Яков подумал, да и заявил, что ему уже пора:
- И мне к кузнецу тоже надо. А хорош ли мастер?
- Старый Иван хорош, да и Федька неплох.
Тут Штольман и вспомнил:
- А правду говорят, что он когда-то Марью хотел сватать?
Прокоп тоже не смолчал. Так и выложил всё: что девка и неплоха была, так кто ж Федьке позволит сватать. У них хозяйство из первых, еще и ремесло в руках. А у Марьи добра – три кола вбито да ветром покрыто. Семья не так уж мала была - мать, да Марья, да невестка, да дети малые, а работников на всех - один сын, брат Марьин. Всех один тянул.
- Так что ж Федька, так и не женился?
- Как не женился? – удивился Прокоп. – Ему мать еще тогда жену нашла, он-то и не особо рад был. После и Марья за барина вышла, чуть не среди зимы. А Федькина молодуха этой весной в родах померла, ему по осени новую искать будут.
Тут Прокоп глаза прищурил:
- Ты это, барин… Хутор теперича без хозяина. А как бабе хозяйство держать, как одной зимовать? Никак нельзя. Ты бы ей присоветовал: землю теперича в аренду сдавать надобно. С чужого спроса нет, а я бы под хороший оброк взял.
Тут уже Марья подошла, и отправились все к кузнецу. По пути Штольман и упомянул между прочим, что Прокоп, мол, землю арендовать хочет.
Марья кивнула:
- Да я так и думала. Мы уже раньше с ним говорили. У нас ведь и скотины нет, а основной доход от чего идет – от молока, да и хорошо бы, маслобойни своей. А поле и не посеяно толком. Но, как я хозяину своему сказала, он и говорит, мол, нельзя плату брать, крестьянам и так тяжело, надо землю на всех поровну разделить. Я уж и не рада была, что упомянула, вот до времени и отложили.

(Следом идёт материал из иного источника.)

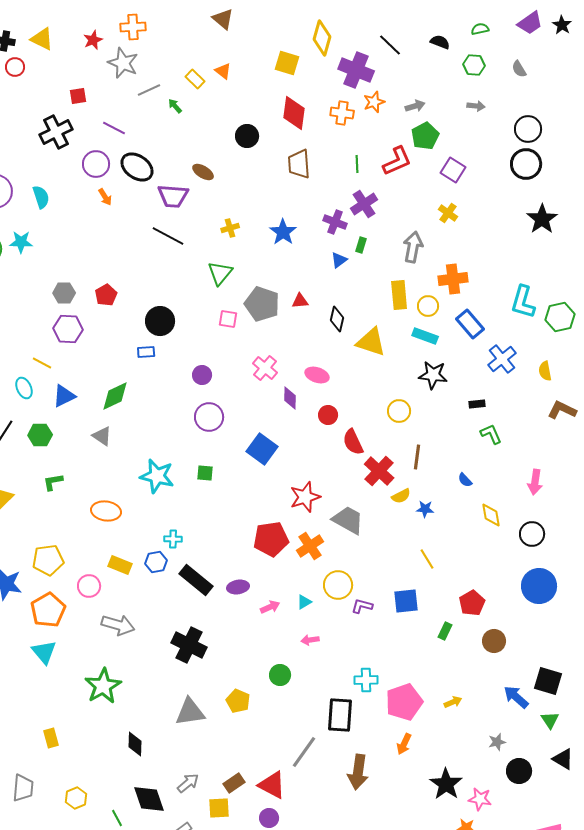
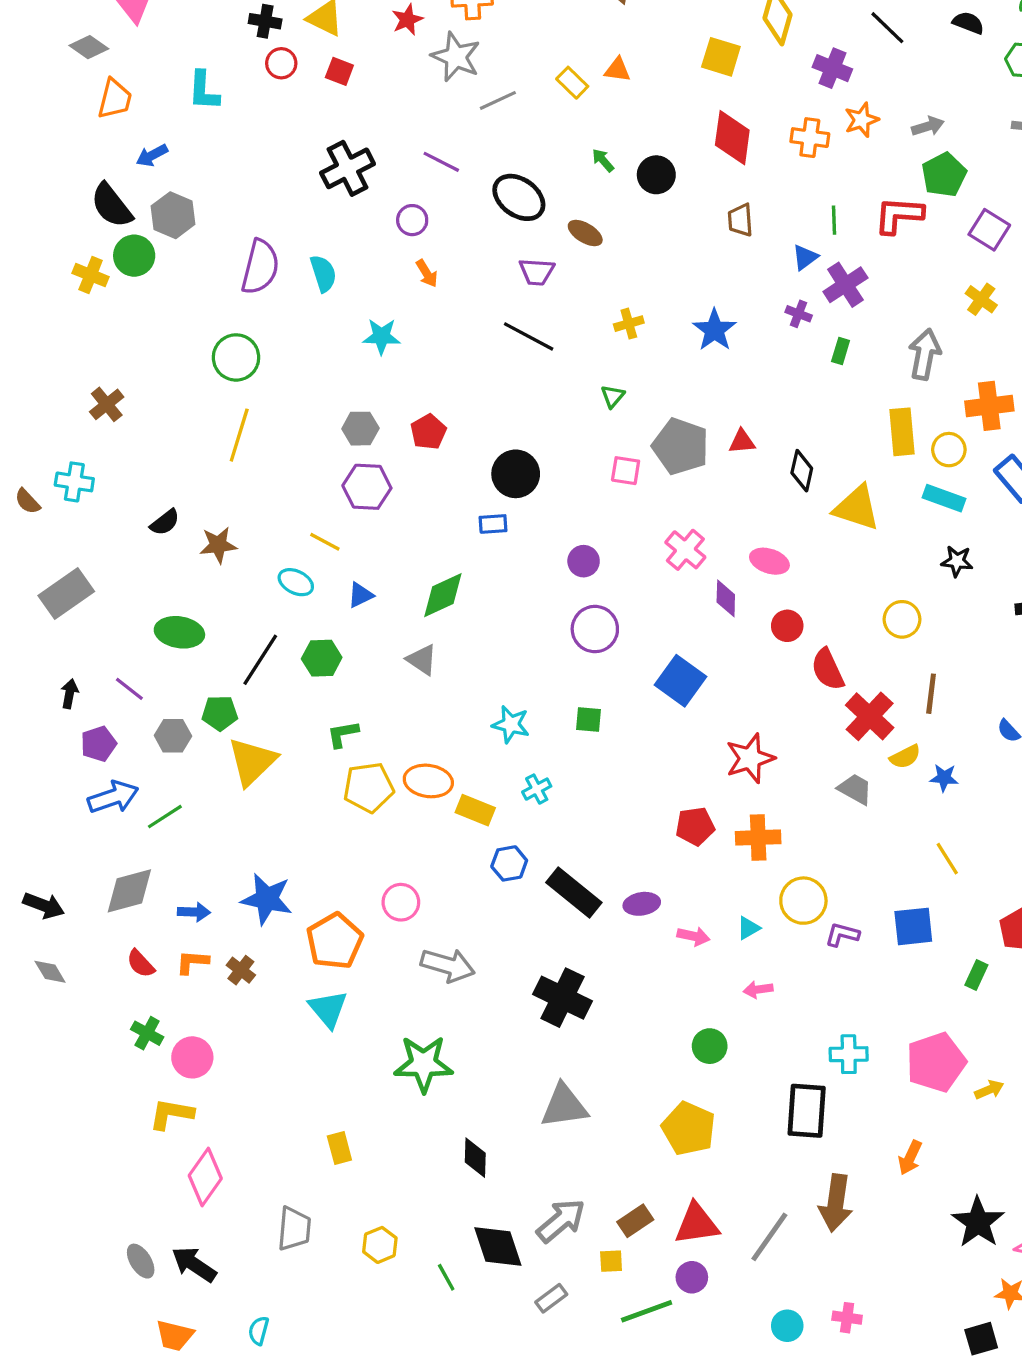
purple cross: (356, 70) -> (832, 68), size x0.7
orange triangle: (223, 71) -> (617, 70), turned -30
red square: (78, 96) -> (339, 71), moved, turned 30
green arrow: (175, 106) -> (603, 160), moved
red L-shape: (397, 161) -> (899, 215), turned -152
purple circle: (96, 164) -> (412, 220), size x0.7
brown trapezoid: (299, 164) -> (740, 220), size x0.7
black ellipse: (137, 167) -> (519, 197), moved
purple trapezoid: (173, 196) -> (537, 272), size x0.7
purple cross: (335, 222) -> (799, 314), size x0.7
cyan star: (21, 242) -> (381, 336), moved
blue triangle: (339, 260) -> (805, 257), moved
green triangle: (220, 273) -> (613, 396), size x0.6
black star: (433, 375) -> (957, 561), size x0.7
cyan ellipse: (24, 388) -> (296, 582), turned -40
blue triangle: (64, 396) -> (360, 595), size x0.7
cyan star: (157, 476) -> (511, 724), size x0.7
gray trapezoid: (348, 520) -> (855, 789), moved, size x0.7
cyan cross: (173, 539) -> (537, 789), moved, turned -30
red pentagon: (271, 539) -> (695, 826), size x0.7
orange cross: (310, 546) -> (758, 838), turned 32
yellow pentagon: (48, 560) -> (369, 787), moved
yellow rectangle: (120, 565) -> (475, 810), moved
pink arrow: (270, 607) -> (693, 936), turned 36
green star: (103, 686) -> (424, 1064), turned 30
yellow pentagon: (238, 701) -> (689, 1129), moved, size x1.4
pink pentagon: (404, 702) -> (936, 1062), moved
gray line: (304, 752) -> (769, 1237), moved
gray arrow: (188, 783) -> (561, 1221), size x1.4
red triangle: (272, 785) -> (697, 1224), turned -36
yellow square: (219, 808) -> (611, 1261), size x0.7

Анна с сочувствием смотрит. Спрашивает Марью:
- А как же вы теперь зимовать одна будете? Неужели не поможет никто?
Марья спокойно смотрит:
- Вы за меня не переживайте, барыня. На хуторе мне одной всё равно не жить. В город перебираться надо. Один дом там издавна под казначейство сдаётся, те деньги ранее хозяин мой на свои расходы брал. Теперь тоже пригодятся: другой заколоченный стоит, чуток подновить, можно будет второе крыло гимназистам под жильё с пансионом сдавать. Дело верное, я как прошлый раз в городе была, интересовалась.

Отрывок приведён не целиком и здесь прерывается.